Mark Dombeck, Ph.D. was Director of Mental Help Net from 1999 to 2011. Dr. Dombeck received his Ph.D. in Clinical Psychology in 1995 ...Read More
Hundreds of years ago, educated people believed that our earth was at the center of the universe and that the sun revolved around the earth (rather than the other way around). When pioneering scientists like Galileo pointed out that this belief was inconsistent with the results of their observations and experiments and thus inconsistent with reality, theological leaders of the time reacted by imprisoning him in his house for years and forcing him to publicly recant his "heretical" statements. So the story goes, just moments after he was forced to publicly withdraw his statements that the earth revolved around the sun (rather than the other way around) and to publicly affirm the church’s belief that the earth stood motionless at the center of the universe, he is supposed to have muttered under his breath, “…and yet it (e.g., the earth) still moves.”
There are two morals to the Galileo story. The first is that the observable reality of things remains the same no matter how powerful people want to spin that reality. The second is that the scientific method of repeated careful observation and experimental manipulation of things is the best method people have generated for discovering reality. As we are all aware today, it turns out that Galileo was right and that the earth does indeed spin around the sun, rather than the other way around.
I was reminded of the Galileo story this morning when I read in the New York Times an article titled, "Outed Pastor ‘Completely Heterosexual’" . Apparently, Ted Haggard (former president of the National Association of Evangelicals, etc. who fell from grace a few months ago after it was revealed that he had repeatedly engaged in homosexual sexual activities with a prostitute and illegal methamphetamine possession/use) is now declaring himself to be a reformed man, free of any tendency to find men attractive and/or to want to have sex with them.
The article has commentary by a psychiatrist, one Dr. Jack Drescher of New York state, to the effect that Mr. Haggard’s declaration is, "not consistent with clinical presentations, but totally consistent with theological belief". This delicately worded quote allows a good window into the mental health provider’s view of this situation while also being ever so careful to not offend.
If I was to re-phrase Dr. Drescher’s statement so as to make it clearer and less delicate, I would suggest that clinicians never see a homosexual person turn into a heterosexual person; it just doesn’t occur in the normal occurrence of clinical practice, and there is no known therapy or intervention that can alter someone’s sexual orientation. Which is to say, this claim of conversion is either so highly implausible and unlikely that it probably has not actually occurred, or it is evidence of divine intervention; a special exception to the normal course of reality. Which suggests Mr. Haggard is so in denial that he is lying to himself and, perhaps inadvertently, to his public, or that he is especially blessed. Occam’s razor (e.g., "All things being equal, the simplest solution tends to be the best one") suggests the former over the later.

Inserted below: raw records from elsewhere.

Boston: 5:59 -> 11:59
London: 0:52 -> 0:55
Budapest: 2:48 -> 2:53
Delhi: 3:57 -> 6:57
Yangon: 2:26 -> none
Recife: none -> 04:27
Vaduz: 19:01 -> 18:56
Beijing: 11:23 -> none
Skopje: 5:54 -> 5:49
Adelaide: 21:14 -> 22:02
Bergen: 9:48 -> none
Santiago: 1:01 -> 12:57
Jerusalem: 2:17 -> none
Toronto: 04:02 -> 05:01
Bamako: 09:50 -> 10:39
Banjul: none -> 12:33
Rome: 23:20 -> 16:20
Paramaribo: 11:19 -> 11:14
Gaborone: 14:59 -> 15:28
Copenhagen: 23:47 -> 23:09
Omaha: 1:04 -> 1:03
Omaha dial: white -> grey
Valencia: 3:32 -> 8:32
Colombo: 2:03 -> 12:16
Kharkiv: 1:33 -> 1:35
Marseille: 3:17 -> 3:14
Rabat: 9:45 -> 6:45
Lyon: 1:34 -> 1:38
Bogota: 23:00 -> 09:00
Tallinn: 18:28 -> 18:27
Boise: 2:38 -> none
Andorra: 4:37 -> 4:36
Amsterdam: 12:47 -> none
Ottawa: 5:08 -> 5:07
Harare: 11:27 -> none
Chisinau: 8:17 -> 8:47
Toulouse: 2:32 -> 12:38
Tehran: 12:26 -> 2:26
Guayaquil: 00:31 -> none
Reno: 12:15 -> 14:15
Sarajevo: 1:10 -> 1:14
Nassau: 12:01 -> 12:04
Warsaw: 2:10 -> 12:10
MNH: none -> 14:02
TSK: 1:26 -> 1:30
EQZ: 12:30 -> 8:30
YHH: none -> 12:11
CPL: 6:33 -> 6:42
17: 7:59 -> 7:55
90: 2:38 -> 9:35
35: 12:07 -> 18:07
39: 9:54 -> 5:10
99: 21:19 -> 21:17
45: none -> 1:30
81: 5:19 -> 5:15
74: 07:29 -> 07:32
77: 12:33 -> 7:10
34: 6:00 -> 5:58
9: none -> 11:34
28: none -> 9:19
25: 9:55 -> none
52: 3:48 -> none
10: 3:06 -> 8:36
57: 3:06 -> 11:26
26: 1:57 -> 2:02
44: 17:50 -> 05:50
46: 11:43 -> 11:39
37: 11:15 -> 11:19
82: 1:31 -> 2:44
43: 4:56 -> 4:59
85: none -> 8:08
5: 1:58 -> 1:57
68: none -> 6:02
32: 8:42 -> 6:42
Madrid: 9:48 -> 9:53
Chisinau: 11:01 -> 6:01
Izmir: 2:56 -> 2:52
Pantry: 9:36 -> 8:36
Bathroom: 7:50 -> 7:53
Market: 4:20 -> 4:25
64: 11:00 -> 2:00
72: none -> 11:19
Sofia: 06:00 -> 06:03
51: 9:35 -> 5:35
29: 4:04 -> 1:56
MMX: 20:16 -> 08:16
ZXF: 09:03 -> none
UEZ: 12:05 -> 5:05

This is not to say that there aren’t plenty of homosexual people who find their homosexuality disturbing and wish it would go away; there surely are many such people. There are plenty of cases where people who are homosexual end up in emotional distress (sometimes to the point of suicide). There are also plenty of cases where people who are homosexual cease to act out homosexual behaviors. Ceasing to act on homosexual impulses does not make those impulses go away, however.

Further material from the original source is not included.